[Mailman-Developers] patch candidate for MailList.Save()

Barry A. Warsaw bwarsaw@cnri.reston.va.us (Barry A. Warsaw)
Wed, 30 Jun 1999 12:56:14 -0400 (EDT)


A number of people have experienced corruption of config.db files when
the disk gets full.  While I was away on vacation, we experienced the
same thing on python.org.  The ugly thing is that when the disk gets
full, enough of config.db can be written so that it is a valid marshal
of an empty dictionary.  This means that lists with corrupt config.db
files will still load, but will start having very cryptic errors such
as attributes missing on the MailList objects, etc.
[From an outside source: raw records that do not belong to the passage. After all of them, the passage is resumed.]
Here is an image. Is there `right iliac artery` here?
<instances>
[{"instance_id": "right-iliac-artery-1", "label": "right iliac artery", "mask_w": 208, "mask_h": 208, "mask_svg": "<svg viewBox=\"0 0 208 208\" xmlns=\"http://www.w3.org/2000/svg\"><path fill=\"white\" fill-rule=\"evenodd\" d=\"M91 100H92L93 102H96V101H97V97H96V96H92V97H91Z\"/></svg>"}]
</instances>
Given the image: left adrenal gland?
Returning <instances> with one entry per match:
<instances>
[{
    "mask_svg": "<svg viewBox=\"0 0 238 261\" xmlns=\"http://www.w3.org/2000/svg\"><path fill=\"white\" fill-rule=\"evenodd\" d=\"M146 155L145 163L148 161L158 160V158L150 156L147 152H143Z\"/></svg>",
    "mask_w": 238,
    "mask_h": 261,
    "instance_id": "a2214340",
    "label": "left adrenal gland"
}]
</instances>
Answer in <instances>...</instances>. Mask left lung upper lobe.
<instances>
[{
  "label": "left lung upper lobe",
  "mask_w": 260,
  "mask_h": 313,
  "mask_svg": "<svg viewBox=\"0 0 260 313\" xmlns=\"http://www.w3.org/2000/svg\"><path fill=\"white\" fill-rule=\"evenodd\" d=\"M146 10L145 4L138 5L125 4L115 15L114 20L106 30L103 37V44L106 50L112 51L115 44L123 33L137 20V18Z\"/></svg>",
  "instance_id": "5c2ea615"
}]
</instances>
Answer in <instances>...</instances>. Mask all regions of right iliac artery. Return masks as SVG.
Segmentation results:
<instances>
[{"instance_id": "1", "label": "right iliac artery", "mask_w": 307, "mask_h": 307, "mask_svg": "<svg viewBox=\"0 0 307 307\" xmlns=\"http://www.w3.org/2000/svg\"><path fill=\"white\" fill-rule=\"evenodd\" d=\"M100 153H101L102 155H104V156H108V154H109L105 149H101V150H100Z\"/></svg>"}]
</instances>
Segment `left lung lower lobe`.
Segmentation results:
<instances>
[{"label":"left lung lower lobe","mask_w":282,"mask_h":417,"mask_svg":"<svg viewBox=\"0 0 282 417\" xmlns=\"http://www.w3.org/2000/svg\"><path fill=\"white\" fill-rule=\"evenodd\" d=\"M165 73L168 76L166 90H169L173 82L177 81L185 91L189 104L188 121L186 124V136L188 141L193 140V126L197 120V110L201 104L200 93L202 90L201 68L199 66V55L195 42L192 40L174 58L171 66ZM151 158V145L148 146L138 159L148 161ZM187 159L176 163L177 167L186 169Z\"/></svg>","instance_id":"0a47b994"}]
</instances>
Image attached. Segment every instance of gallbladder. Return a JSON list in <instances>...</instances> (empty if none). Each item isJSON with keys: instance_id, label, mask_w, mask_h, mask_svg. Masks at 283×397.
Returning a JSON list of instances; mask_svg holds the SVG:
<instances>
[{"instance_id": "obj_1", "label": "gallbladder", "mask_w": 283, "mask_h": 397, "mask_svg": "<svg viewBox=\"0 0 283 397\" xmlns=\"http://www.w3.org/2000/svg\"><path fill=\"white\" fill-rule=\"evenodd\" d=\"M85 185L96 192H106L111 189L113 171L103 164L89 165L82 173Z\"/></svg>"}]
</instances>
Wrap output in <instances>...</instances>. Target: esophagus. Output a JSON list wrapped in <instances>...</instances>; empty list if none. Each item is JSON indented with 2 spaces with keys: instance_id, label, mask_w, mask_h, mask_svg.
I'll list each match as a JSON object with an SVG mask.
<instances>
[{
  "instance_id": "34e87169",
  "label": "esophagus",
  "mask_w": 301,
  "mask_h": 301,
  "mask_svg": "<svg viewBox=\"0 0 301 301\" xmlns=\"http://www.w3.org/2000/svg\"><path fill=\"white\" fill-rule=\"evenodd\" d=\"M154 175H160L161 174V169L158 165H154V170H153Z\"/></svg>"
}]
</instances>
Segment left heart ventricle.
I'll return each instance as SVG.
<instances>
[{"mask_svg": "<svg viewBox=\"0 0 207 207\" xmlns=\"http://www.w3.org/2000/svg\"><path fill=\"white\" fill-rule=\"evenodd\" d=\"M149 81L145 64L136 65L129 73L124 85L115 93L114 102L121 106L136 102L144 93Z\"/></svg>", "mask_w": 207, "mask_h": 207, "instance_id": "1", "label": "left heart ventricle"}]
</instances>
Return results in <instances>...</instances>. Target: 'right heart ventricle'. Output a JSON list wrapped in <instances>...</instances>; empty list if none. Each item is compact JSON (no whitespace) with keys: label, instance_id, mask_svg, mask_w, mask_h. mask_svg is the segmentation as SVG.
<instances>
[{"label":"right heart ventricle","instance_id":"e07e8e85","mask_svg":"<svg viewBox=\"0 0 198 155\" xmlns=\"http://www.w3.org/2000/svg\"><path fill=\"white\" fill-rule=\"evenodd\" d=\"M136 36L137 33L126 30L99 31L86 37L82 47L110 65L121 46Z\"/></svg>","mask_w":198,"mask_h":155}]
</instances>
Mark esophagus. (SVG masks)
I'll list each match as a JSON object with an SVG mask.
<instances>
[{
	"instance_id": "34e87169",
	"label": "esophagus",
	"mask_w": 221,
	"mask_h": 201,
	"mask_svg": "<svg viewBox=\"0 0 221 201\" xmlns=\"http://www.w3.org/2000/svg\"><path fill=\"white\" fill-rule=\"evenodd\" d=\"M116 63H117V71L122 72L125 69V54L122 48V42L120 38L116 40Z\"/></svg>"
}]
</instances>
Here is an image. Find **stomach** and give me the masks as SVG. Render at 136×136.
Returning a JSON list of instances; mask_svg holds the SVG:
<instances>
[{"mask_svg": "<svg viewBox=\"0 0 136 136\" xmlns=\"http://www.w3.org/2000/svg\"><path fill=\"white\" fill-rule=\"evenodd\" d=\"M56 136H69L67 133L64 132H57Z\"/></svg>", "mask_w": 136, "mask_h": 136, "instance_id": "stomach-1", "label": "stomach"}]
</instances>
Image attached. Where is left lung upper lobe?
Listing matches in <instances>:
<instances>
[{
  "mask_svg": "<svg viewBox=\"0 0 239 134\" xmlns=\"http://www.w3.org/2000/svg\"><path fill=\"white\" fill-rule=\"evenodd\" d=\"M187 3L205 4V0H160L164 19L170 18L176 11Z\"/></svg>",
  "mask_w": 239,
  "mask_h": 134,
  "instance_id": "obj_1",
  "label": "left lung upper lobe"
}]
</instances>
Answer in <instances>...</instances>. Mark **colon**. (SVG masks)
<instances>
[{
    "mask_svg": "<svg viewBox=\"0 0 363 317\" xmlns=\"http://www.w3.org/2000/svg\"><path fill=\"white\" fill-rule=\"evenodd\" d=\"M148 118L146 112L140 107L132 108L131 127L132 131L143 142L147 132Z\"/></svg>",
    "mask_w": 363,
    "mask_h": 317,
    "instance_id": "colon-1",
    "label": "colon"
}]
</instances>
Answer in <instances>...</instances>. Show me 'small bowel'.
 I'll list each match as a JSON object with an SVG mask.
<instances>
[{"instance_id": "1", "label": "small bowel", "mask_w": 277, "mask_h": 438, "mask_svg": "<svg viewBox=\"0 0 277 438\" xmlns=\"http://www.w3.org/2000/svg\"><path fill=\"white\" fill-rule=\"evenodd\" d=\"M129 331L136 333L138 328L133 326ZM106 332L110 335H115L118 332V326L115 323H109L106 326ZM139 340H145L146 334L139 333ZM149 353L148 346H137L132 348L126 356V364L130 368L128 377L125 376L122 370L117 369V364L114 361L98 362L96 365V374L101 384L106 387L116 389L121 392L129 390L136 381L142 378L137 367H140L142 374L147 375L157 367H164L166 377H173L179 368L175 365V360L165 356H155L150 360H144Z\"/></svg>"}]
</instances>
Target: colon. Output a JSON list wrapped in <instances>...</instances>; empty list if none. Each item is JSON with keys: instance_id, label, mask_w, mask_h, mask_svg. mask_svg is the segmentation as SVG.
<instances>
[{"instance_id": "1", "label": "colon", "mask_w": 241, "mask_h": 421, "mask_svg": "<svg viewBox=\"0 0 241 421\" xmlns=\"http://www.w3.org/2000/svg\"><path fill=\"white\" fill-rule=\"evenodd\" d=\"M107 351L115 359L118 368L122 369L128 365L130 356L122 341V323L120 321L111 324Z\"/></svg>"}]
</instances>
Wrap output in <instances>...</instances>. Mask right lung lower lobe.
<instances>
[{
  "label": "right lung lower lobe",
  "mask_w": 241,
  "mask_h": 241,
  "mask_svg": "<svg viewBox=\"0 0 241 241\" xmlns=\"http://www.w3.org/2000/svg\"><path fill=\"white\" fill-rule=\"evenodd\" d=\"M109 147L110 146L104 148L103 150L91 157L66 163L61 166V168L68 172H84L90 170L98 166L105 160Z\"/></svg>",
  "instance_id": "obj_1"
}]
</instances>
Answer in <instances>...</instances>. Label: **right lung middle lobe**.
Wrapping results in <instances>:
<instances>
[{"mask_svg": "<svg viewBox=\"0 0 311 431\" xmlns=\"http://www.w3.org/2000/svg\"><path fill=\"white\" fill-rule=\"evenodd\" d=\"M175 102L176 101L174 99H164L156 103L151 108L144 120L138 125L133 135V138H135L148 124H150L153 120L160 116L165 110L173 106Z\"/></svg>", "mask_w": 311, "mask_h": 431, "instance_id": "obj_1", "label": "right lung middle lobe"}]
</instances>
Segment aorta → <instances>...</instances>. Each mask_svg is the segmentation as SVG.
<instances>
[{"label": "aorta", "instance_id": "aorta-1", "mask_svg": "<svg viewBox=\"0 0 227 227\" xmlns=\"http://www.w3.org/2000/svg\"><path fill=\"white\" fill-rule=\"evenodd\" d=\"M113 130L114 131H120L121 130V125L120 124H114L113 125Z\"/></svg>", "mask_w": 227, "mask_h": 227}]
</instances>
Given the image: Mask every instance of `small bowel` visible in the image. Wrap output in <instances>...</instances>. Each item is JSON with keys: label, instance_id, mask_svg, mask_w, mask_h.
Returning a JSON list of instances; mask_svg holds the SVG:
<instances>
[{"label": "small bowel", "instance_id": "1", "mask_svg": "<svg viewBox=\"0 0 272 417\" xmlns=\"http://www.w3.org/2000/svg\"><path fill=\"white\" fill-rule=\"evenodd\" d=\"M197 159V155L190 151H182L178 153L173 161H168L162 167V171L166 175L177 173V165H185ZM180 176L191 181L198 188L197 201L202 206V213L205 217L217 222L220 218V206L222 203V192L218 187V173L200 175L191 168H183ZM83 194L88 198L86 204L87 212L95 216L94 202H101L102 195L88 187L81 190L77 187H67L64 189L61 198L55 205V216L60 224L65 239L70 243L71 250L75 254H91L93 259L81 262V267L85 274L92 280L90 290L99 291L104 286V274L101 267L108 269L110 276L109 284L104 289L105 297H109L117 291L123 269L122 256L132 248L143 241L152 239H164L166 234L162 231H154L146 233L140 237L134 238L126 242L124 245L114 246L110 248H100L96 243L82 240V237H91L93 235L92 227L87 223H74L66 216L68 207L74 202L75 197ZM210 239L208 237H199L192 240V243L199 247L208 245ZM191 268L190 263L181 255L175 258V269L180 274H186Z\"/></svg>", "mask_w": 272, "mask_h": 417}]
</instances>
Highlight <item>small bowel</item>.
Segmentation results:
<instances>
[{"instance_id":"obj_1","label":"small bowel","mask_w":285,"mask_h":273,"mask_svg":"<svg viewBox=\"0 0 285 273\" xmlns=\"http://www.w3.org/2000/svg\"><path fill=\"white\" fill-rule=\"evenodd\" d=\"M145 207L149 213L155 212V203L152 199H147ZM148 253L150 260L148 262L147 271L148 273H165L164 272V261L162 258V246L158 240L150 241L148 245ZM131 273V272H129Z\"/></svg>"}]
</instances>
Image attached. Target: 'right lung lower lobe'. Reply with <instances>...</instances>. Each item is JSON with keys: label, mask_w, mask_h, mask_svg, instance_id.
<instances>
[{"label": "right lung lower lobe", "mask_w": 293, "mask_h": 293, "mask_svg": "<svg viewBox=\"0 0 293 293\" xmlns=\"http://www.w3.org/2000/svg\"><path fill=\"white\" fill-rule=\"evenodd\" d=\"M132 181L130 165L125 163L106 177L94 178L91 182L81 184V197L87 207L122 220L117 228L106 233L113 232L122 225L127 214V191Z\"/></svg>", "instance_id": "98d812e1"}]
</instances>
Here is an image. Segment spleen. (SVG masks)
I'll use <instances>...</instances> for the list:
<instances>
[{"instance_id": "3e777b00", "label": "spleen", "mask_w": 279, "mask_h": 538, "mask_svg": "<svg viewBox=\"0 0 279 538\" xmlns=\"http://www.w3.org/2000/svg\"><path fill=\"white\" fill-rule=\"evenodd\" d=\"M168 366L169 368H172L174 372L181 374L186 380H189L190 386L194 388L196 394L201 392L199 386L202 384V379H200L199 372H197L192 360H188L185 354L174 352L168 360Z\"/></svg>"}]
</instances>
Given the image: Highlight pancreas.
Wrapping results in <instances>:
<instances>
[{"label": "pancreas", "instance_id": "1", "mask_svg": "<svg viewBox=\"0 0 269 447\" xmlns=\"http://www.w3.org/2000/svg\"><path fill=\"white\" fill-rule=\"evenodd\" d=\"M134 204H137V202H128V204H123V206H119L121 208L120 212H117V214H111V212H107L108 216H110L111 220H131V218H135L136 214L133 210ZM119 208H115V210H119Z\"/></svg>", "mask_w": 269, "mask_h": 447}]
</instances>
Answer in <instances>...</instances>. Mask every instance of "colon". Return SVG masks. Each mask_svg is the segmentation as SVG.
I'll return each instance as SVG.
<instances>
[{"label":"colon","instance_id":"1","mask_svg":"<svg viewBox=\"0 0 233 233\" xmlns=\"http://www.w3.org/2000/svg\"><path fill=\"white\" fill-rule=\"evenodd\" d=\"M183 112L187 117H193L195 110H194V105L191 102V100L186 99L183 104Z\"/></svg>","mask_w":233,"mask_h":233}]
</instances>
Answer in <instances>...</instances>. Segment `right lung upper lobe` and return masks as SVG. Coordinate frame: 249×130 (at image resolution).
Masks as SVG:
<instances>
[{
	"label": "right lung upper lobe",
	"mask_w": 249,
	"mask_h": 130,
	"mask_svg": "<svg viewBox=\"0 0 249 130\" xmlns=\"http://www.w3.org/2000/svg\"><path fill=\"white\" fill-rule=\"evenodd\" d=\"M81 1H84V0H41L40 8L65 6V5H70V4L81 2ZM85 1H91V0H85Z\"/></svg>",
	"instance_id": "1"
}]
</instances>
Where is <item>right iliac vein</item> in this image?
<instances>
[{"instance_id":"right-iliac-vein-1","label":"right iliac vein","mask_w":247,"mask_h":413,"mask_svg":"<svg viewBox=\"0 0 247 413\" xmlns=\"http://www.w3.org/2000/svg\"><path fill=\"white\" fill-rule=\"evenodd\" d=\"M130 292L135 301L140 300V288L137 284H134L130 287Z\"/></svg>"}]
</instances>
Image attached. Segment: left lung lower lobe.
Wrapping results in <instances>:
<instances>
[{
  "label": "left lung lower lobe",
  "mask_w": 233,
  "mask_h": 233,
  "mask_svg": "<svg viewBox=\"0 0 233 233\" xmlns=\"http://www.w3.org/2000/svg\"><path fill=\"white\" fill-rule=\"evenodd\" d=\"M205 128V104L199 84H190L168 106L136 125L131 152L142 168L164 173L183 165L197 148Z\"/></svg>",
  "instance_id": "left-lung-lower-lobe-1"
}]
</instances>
The fix in those cases is to free up space on the disk and then copy
config.db.last to config.db for all the corrupted lists.  I think this
is suboptimal.  I'd rather have config.db /only/ be changed if we can
guarantee (as best as possible) that the marshal was written
completely and successfully.

Attached is a patch to do this.  I am not checking it into the CVS
tree at the moment because it's such a critical section of code.  I
want to stress it a little more myself, but I would greatly appreciate
comments, or testing by y'all.  You might want to use a
non-production, or well backed up installation.  I feel pretty
confident about the change, but still, get this wrong and your lists
are toast.

The idea is that the marshal is first written to a temp file called
config.db.tmp.<mypid>.  If this succeeds completely, then

    1) config.db.last is unlinked
    2) a hard link config.db.last -> config.db is created
    3) a hard link config.db -> config.db.tmp.<mypid> is created
    4) config.db.tmp.<mypid> is unlinked

Comments?
-Barry

Index: MailList.py
===================================================================
RCS file: /projects/cvsroot/mailman/Mailman/MailList.py,v
retrieving revision 1.126
diff -c -r1.126 MailList.py
*** MailList.py	1999/06/15 07:50:54	1.126
--- MailList.py	1999/06/30 15:52:16
***************
*** 743,765 ****
  	# pretty hosed.  That's a good reason to make this a daemon not a
  	# program.
  	self.IsListInitialized()
!         fname = os.path.join(self._full_path, 'config.db')
!         fname_last = fname + ".last"
!         file = aside_new(fname, fname_last, reopen=1)
! 	dict = {}
  	for key, value in self.__dict__.items():
  	    if key[0] <> '_':
  		dict[key] = value
          try:
!             marshal.dump(dict, file)
!             file.close()
!         except IOError, status:
!             # Darn - try to resurrect the old config.db.
!             file = aside_new(fname_last, fname, reopen=0)
!             self.LogMsg("error",
!                         "Failed config file write '%s',"
!                         " old config resurrected." % `status.args`)
!             Utils.reraise()
          self.CheckHTMLArchiveDir()
  
      def Load(self, check_version = 1):
--- 743,780 ----
  	# pretty hosed.  That's a good reason to make this a daemon not a
  	# program.
  	self.IsListInitialized()
!         # copy all public attributes to marshalable dictionary
!         dict = {}
  	for key, value in self.__dict__.items():
  	    if key[0] <> '_':
  		dict[key] = value
+         # we want to write this dict in a marshal, but be especially paranoid
+         # about how we write the config.db, so we'll be as robust as possible
+         # in the face of, e.g. disk full errors.  The idea is that we want to
+         # guarantee that config.db is always valid.  The old way had the bad
+         # habit of writing an incomplete file, which happened to be a valid
+         # (but bogus) marshal.
+         fname = os.path.join(self._full_path, 'config.db')
+         fname_tmp = fname + '.tmp.' + `os.getpid()`
+         fname_last = fname + ".last"
+         omask = os.umask(007)
          try:
!             try:
!                 fp = open(fname_tmp, 'w')
!                 marshal.dump(dict, fp)
!                 fp.close()
!             except IOError, status:
!                 os.unlink(fname_tmp)
!                 self.LogMsg('error',
!                             'Failed config.db file write, retaining old state'
!                             '\n %s' % `status.args`)
!                 Utils.reraise()
!             # now move config.db -> config.db.last
!             # then move config.db.tmp.xxx -> config.db
!             aside_new(fname, fname_last)
!             aside_new(fname_tmp, fname)
!         finally:
!             os.umask(omask)
          self.CheckHTMLArchiveDir()
  
      def Load(self, check_version = 1):